地獄したに落ちるのはあなた。おしまいの時間です!」


 オウレンがとどめとばかりに、上空へいるコウモリ達にもおいしいマシンガンを連射していく。モチをかぶった白いコウモリたちが互いにくっついていく。雪玉のように付着していき、次々に落下していった。

 これが秩序めいていないただの物量の波だったなら、こうはならなかっただろう。避けようとして別のコウモリが被害を受け、モチを受けたコウモリが仲間に助けを求めようと近づいてそれがくっつき被害が拡散していく。意志を持った生きているものだからこそ、そして大量にいるからこそ、総崩れしたときの規模が大きくなってしまうのだ。

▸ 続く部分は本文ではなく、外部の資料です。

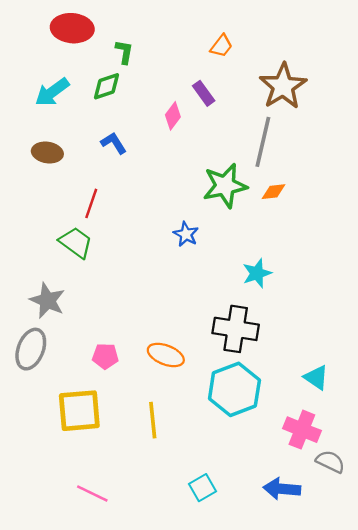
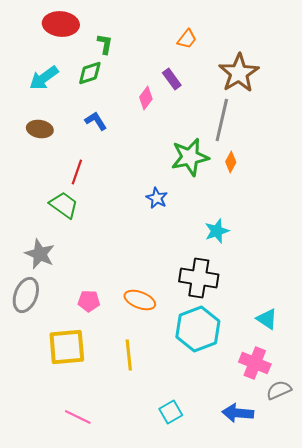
orange diamond: (274, 192) -> (231, 162), turned -55
gray semicircle: (330, 462) -> (279, 390), turned -50

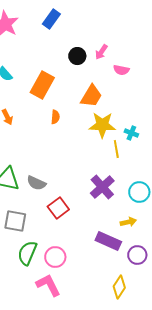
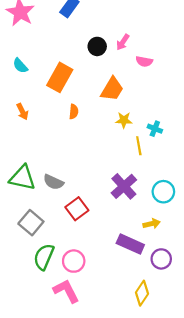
yellow star: (102, 125) -> (124, 120), size x0.6
gray square: (15, 221) -> (31, 223), turned 30

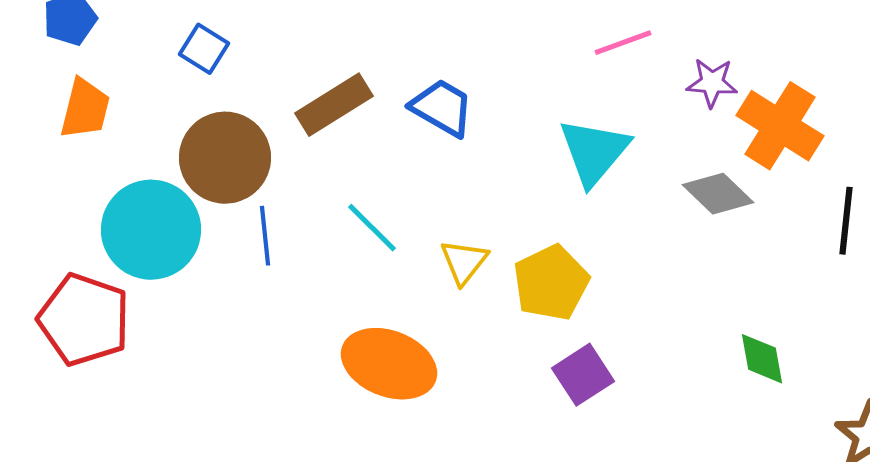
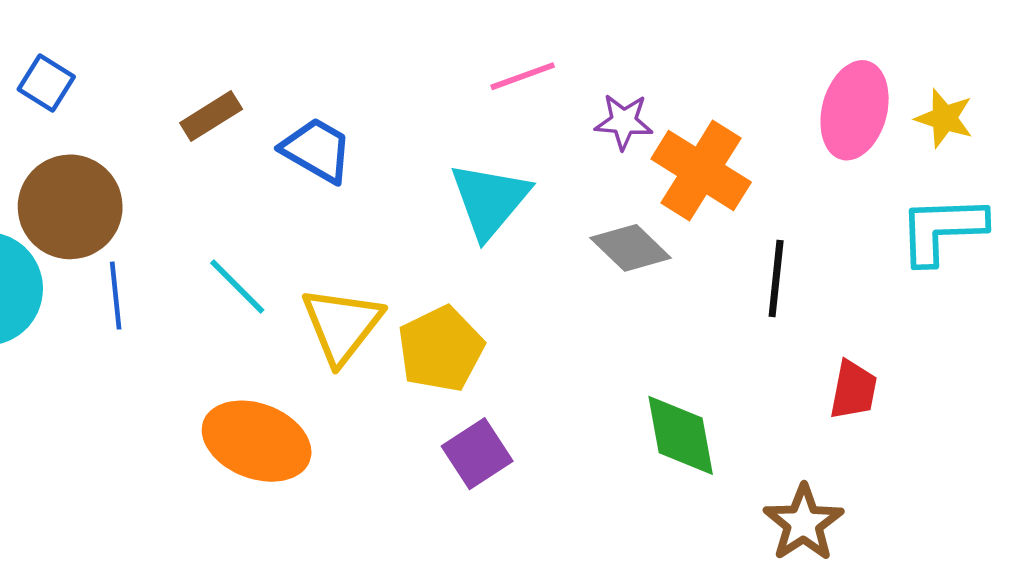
brown rectangle: (334, 105) -> (211, 116), moved, size x0.7
yellow triangle: (464, 262) -> (342, 325), size x1.5
green diamond: (762, 359) -> (681, 435), size x1.4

『コッチニ来ルナ! 俺ニ クッツク! 落チル! ヤメロォォ――ッッ!』


 落下に巻き込まれた赤影を救出しようと、コウモリ達が赤影へ向かう。しかし、救出に向かったコウモリも赤影と一緒にくっついてしまう。初撃でモチまみれになっていた赤影の塊が、雪ダルマ式に重量が増えていく。赤影は身内のコウモリ達によってまったく身動きがとれなくなっていく。大きな塊が紅砂が広がる底へ落下していった。


『熱イ――ッ! 溶ケル! ガゥゥググゥアアァ――ッ!!』


 紅砂の中に赤影の塊が突っ込む。紅砂のアリ地獄のように赤影の悲鳴がゆっくりと飲み込まれていく。まるで酸で溶かされるかのように煙をあげる。徐々に赤影の玉が小さくなって飲み込まれていった。


「ふぅ。これで旦那さまの面目も保てたでしょうね。わたしもやるときは、やるんですよ」


 ひと仕事したと気持ちよく額の汗をぬぐうオウレンに、ガジュツは苦笑した。


「まったく参った。見誤っていたのは、俺の方だったな」


 味方ながら油断できない女だと、このときガジュツは思った。そして消耗していた体力で途切れかけていた意識を手放した。